If you use any automated system, relays, etc, or even switches, you can get an instant unstoppable fire if anything goes wrong during switching.
For instance, if one of the relays' contacts welds shut, and your system attempts to open it and then it closes the next relay, it's now shorting across whatever the stuck relay was supposed to have disconnected, pouring full battery current directly thru that connection.
You can add fuses to ensure that when this kind of failure happens, it at least doesnt' take out more than the relay itself. But now the pack doesn't work in either mode, until you replace the fuse after troulbeshooting and fixing the problem. (you don't want to replace the fuse until *after* you fix it).
Another problem is that relays have mechanical contacts, and if they are not springy enough, then sufficient bumps or vibration can cause them to either disconnect or even (less likely) connect. Either case could cause arcing across the contacts (because it would happen under load, unlike normal switching), and arcing can eitehr burn contacts to make them no longer connect, or it can weld them togehter so they can no longer disconnect.
If I were going to do this at all (whcih I wouldn't), I'd use keyed connectors as a plug that must be completely removed from one configuration, and replaced with a different plug for the other configuration. My personal preference is for Anderson SB50s (and larger), because tehy are desigend with mounting points for handles, etc., making them easy to use for this purpose.
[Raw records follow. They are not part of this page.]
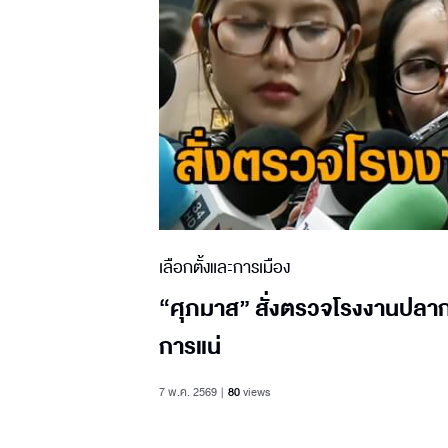
เลือกตั้งและการเมือง
“ศุภมาส” สั่งตรวจโรงงานปลาก
การแน่
7 พ.ค. 2569
80
views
PP45/75/etc wold also work since they can be keyed in many ways, so the configuration plugs CANNOT be plugged in the wrong way.
What I would *really* do, to have speed available, and *also* range, is just leave the pack wired as the high voltage configuration, because it has exactly the same Wh available in either configuration, so ti has exactly the same available range.
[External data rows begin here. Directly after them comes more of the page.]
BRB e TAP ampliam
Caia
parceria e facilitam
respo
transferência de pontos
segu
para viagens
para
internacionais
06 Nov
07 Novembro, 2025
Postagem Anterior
If I simply couldn't control my throttle usage, I'd either make a switch for the throttle itself preventing me from using the speed, or more liekly I'd simply setup a speed limiter of some sort (myself, I'd use the Cycle Analyst for that, since I'd already have one in the system for power monitoring).
But switching the packs around is asking for a dramatic failure, eventually. :/
Something else to think about is that the pack wont' have a BMS that can be switched around like taht, so the pack is at risk from overdischarge (at the cell level, at least). YOu *could* build two totally separate packs, each with it's own BMS, paralleling or seriesing them at need...but unless the BMSes both have FETs that can handle the full pack voltage at 96v, then if one shuts off when seriesed, it could blow the FETs in that BMS (which may either make the pack no longer work at all, or may prevent the BMS from being able to shut the pack off to prevent overdischarge, and the cells would be damaged).
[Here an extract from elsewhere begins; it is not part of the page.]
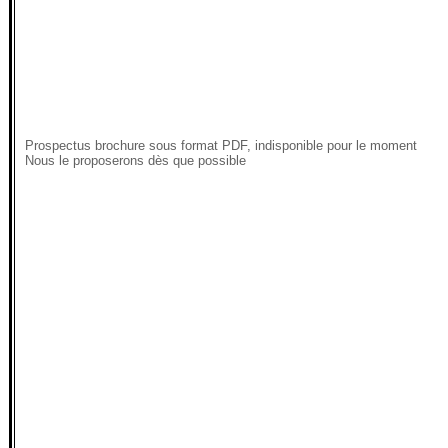
Prospectus brochure sous format PDF, indisponible pour le moment
Nous le proposerons dès que possible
There also won't be a controller LVC, because if you have it set for the 48v setup, to protect the pack that way, it can't protect the 96v version. If you set it to protect the 96v version, the 48v version won't even work at all. If your controller is programmable, you can of course set it every time you change it, but that would get old real fast.
If instead you just use a 96v controller with the proper LVC for a 96v pack, and use a BMS for a 96v pack, and leave it as 96v all the time, and charge it as a 96v pack, everything is much simpler, and probably safer.